## What you need to do
Which lines in the records below contain the word "Framework"? Report each of them.

Information shown Start Marker

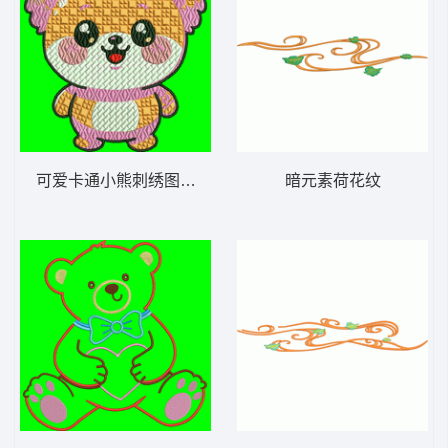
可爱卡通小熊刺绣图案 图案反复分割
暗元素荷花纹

Information shown End Marker
Information shown Start Marker

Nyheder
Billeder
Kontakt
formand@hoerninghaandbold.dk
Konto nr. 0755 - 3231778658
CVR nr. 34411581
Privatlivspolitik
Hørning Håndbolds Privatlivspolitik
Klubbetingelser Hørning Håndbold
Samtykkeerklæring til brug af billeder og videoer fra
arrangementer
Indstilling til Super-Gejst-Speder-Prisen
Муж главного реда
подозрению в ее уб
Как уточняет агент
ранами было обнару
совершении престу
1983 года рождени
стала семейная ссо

Information shown End Marker
Information shown Start Marker

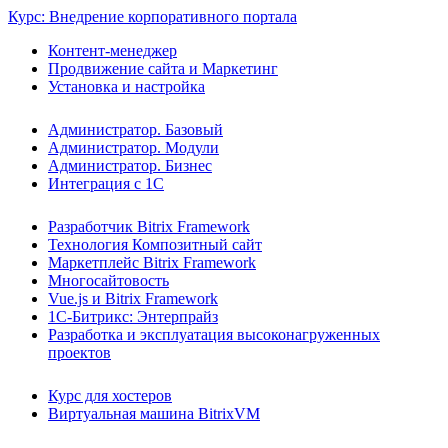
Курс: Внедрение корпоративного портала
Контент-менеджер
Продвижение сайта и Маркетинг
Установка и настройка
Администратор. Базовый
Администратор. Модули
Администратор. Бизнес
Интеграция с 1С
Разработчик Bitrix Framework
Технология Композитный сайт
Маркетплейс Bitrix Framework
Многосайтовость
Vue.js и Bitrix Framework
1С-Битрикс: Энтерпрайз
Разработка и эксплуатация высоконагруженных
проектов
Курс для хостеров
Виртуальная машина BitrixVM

Information shown End Marker

## Exercise answer
Разработчик Bitrix Framework
Маркетплейс Bitrix Framework
Vue.js и Bitrix Framework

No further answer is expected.